**Task instructions**
Among the records that follow, count the lines with the string "Card"; report only that count.

**Source data**
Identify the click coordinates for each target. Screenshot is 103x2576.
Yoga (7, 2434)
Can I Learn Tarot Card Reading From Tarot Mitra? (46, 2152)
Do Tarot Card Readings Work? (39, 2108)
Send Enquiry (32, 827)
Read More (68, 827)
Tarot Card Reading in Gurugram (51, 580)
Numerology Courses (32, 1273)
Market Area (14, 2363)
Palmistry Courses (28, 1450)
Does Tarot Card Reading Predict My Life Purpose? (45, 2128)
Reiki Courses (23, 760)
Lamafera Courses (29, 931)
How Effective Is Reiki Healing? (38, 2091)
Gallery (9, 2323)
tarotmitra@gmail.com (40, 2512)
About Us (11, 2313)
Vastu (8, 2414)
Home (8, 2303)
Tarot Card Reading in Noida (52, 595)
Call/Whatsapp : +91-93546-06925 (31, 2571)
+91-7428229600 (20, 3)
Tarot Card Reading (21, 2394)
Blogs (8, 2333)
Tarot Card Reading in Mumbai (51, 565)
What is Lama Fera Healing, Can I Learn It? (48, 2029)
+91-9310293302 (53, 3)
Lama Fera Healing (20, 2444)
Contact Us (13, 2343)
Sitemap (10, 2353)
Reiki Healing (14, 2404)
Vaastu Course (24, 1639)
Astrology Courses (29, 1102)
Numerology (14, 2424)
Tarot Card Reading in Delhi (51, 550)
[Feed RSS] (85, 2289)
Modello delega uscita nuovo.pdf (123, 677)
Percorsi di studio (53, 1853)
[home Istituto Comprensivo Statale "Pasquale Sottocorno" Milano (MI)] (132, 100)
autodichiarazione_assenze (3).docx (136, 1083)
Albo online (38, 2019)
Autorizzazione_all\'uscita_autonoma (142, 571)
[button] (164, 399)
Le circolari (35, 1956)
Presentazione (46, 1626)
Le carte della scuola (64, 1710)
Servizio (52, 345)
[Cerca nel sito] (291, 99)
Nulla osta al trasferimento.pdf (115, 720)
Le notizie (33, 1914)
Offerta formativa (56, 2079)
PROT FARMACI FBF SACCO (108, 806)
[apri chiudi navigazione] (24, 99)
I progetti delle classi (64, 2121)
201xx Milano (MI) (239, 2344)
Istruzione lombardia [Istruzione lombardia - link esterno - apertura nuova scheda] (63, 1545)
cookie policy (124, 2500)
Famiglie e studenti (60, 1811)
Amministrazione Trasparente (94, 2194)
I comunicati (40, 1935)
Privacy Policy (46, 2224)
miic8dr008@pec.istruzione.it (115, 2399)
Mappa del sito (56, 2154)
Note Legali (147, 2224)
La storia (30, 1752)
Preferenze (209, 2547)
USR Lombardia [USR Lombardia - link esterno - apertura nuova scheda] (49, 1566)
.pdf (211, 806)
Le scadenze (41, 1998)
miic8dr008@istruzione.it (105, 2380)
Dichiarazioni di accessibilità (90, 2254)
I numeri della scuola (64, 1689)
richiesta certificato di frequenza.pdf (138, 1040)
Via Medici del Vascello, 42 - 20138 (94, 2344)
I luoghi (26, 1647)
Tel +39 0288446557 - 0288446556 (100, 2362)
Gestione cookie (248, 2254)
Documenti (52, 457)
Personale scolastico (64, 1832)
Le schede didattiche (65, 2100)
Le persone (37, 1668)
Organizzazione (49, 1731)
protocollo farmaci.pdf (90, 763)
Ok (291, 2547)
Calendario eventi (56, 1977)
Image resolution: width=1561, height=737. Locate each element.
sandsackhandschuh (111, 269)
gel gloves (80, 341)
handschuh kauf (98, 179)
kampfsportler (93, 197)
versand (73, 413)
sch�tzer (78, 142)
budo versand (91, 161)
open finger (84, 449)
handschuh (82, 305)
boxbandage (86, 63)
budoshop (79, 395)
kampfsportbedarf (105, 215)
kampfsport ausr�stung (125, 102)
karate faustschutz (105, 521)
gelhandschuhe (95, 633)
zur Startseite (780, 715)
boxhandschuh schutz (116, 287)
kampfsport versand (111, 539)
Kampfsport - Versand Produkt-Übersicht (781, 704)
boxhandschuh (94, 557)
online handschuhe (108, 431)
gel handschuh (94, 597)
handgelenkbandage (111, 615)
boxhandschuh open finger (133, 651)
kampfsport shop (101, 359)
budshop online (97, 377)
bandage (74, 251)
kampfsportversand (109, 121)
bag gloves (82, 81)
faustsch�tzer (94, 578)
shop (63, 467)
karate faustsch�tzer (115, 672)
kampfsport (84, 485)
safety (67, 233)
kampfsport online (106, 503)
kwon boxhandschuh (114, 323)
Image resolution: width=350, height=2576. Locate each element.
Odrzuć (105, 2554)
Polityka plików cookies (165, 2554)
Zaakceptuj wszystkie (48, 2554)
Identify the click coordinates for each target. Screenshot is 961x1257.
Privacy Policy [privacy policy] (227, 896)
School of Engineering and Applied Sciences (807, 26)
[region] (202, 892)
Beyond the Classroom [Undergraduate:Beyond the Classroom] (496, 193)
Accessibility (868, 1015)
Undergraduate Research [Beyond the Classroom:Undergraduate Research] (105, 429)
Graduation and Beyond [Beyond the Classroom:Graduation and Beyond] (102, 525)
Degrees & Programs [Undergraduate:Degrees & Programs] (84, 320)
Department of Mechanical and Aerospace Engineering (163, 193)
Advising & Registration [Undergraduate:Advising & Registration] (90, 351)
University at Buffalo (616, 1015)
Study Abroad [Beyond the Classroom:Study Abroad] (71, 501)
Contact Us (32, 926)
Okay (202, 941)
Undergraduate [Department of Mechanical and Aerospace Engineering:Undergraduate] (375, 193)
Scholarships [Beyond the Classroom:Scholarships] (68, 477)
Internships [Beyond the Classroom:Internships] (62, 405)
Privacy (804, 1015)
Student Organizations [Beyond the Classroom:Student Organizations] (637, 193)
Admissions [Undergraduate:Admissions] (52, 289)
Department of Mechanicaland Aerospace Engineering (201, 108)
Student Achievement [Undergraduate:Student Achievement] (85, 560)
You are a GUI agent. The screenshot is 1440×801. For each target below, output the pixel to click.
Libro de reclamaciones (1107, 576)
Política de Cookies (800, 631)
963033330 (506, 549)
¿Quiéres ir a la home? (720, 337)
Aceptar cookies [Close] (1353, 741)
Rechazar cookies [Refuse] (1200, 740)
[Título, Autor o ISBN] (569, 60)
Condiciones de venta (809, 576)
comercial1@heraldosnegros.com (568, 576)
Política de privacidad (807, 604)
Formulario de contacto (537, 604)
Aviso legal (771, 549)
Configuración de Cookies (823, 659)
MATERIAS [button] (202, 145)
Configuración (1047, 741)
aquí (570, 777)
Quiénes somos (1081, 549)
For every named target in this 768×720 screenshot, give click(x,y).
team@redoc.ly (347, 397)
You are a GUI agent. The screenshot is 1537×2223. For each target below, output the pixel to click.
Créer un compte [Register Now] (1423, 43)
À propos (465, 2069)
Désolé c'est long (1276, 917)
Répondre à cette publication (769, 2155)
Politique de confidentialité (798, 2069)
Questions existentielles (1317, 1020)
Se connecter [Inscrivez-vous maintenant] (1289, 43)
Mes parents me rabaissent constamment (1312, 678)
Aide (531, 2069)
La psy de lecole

**Output for this task**
8